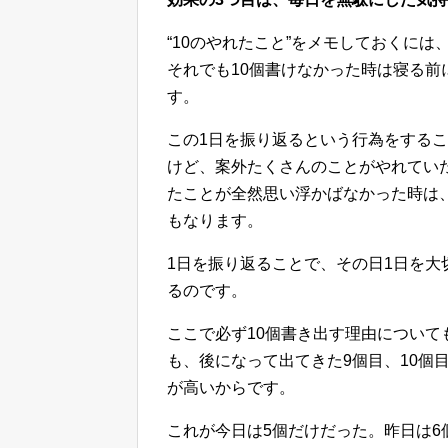
“10のやれたこと”をメモしておくに
それでも10個書けなかった時は寝る前
す。
この1日を振り返るという行為をする
けど、案外たくさんのことがやれてい
たことが全然思い浮かばなかった時は
もなります。
1日を振り返ることで、その日1日を
るのです。
ここで必ず10個書き出す理由について
も、後になって出てきた9個目、10個
が高いからです。
これが今日は5個だけだった。昨日は6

■ Problem
Set down, exactly as they appear, the line holding "それでも10個書けなかった時は寝る前" and every line after it until the records end.

■ Response area
それでも10個書けなかった時は寝る前
す。
この1日を振り返るという行為をする
けど、案外たくさんのことがやれてい
たことが全然思い浮かばなかった時は
もなります。
1日を振り返ることで、その日1日を
るのです。
ここで必ず10個書き出す理由について
も、後になって出てきた9個目、10個
が高いからです。
これが今日は5個だけだった。昨日は6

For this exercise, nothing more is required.